When doing EOM-CCSD calculations for a sizable system, I noticed that there is a slow step (which sometimes can take over a day) right after the ground-state CCSD is done, with the output showing “Computing CCSD intermediates for later calculations in double precision”, which is not very informative. What does the code actually compute at this step? Maybe some extra prints would be helpful.
Also, how well does OpenMP parallelization work for CCMAN2? For the calculation I ran with 32-threads OpenMP (41 acitve O, 326 active V, giving 30G CC memory), the ccman2 timing shows:
CCSD calculation: CPU 103514.51 s wall 38743.84 s
EOMEE-CCSD calculation: CPU 51362.58 s wall 43177.38 s
Total ccman2 time: CPU 208896.81 s wall 87844.00 s
which does not seem to scale so well. Would requesting more CC memory help improve the parallel performance?
It seems you are doing standard (non-RI or CD) calculations. In this step requisite transformed integrals are computed, e.g., those in Table III here: General implementation of the resolution-of-the-identity and Cholesky representations of electron repulsion integrals within coupled-cluster and equation-of-motion methods: Theory and benchmarks: The Journal of Chemical Physics: Vol 139, No 13
The efficiency of calculations and parallel performance are very sensitive to the memory settings. It seems you are using very small memory. I recommend to use about ~75% of the available RAM for the maximum efficiency.
You may also consider using single precision execution.

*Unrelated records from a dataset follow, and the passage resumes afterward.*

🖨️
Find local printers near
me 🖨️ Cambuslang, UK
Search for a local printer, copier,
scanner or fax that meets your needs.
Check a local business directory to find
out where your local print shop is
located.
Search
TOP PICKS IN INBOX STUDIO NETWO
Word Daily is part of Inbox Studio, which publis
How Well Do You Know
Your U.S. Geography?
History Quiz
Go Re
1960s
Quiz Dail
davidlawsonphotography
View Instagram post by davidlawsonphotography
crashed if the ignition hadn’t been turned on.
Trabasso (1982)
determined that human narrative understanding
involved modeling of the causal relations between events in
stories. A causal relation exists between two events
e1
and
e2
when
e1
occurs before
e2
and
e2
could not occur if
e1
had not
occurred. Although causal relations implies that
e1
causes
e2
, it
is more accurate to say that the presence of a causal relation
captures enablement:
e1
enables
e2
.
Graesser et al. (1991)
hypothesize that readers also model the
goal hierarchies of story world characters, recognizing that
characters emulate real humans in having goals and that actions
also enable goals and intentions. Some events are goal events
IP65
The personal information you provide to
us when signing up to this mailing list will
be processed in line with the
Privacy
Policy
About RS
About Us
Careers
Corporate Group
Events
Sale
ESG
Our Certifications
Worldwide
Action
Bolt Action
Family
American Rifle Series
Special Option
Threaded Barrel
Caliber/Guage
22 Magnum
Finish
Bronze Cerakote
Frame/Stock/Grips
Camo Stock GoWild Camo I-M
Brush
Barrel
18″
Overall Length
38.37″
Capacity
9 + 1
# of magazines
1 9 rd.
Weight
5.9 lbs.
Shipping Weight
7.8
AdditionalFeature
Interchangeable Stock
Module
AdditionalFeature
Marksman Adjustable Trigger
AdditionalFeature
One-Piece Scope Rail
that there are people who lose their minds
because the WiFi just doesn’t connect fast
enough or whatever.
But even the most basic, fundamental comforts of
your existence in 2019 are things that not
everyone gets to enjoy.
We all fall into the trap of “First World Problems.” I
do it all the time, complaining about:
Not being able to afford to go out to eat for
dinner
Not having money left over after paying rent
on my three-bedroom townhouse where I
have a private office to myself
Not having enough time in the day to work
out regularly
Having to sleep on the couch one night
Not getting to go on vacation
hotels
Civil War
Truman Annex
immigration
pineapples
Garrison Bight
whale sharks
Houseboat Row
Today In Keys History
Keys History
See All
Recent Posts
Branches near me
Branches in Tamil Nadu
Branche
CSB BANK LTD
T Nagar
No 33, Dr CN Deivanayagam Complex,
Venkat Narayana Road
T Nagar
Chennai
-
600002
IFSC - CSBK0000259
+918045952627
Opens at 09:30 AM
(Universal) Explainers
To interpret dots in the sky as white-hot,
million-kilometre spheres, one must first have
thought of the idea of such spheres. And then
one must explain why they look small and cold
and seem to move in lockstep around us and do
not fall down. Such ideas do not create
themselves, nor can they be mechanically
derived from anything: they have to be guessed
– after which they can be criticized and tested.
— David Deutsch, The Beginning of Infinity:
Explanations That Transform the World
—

Here is a typical setup for a large job at USC:
! use SP code
cc_sp_dm = 1
eom_aresp_single_prec = 1
cc_sp_t_conv = 4
cc_sp_e_conv = 6
cc_erase_dp_integrals = 1
Another option would be to use RI/CD, but I would play with the above settings first.
Thanks very much for your reply! I will give a try based on your suggestions. The implementation paper is also very informative.